Avec le temps, c’est presque devenu un « marronnier » journalistique, au même titre que le changement d’heure ou les départs en vacances. Chaque année, autour de janvier, le nouveau record de dividendes versés aux actionnaires par les grandes entreprises françaises tombe. Et chaque année, il donne lieu à des salves d’indignation venues de la gauche et à des tirs de justification venus des libéraux : ces derniers nous expliquent que cette pluie de milliards viendrait rémunérer « une prise de risque » des actionnaires, qui contribuent à financer l’économie. Au fond, il y a quelque chose de pervers à cette « routinisation » du scandale : plus personne ne prend la peine de décortiquer ce qui, désormais, semble aller de soi.
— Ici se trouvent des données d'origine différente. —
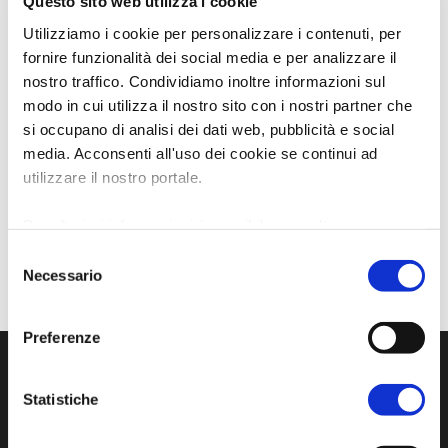
Questo sito web utilizza i cookie
Utilizziamo i cookie per personalizzare i contenuti, per
fornire funzionalità dei social media e per analizzare il
nostro traffico. Condividiamo inoltre informazioni sul
modo in cui utilizza il nostro sito con i nostri partner che
si occupano di analisi dei dati web, pubblicità e social
media. Acconsenti all'uso dei cookie se continui ad
utilizzare il nostro portale.
Per ulteriori informazioni è possibile consultare
l'informativa sulla
Privacy Policy
e la
Cookie Policy
.
Selezione
Necessario
del
consenso
Preferenze
Statistiche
Les rachats d’action, une pratique aberrante
En 2024, les multinationales du CAC 40 ont donc distribué 98,2 milliards d’euros à leurs actionnaires, soit un nouveau record après celui de 2024 (97,2 milliards). Dans le détail, 72,8 milliards ont été alloués sous forme de dividendes en numéraire et 25,5 milliards sous forme de rachats d’actions. Pour mémoire, lorsqu’une entreprise rachète ses propres actions pour les détruire ensuite, cela a pour conséquence d’augmenter le bénéfice par action (puisque le nombre de parts en circulation diminue mécaniquement), tout en poussant à la hausse le cours de l’action (puisque la demande d’actions augmente).
Cette pratique aberrante, qui n’a d’autre objectif que la satisfaction de l’actionnaire, illustre bien la place prise par les logiques financières dans les stratégies des grandes entreprises : la maximisation de la valeur actionnariale s’impose aux dépens de toutes les autres préoccupations.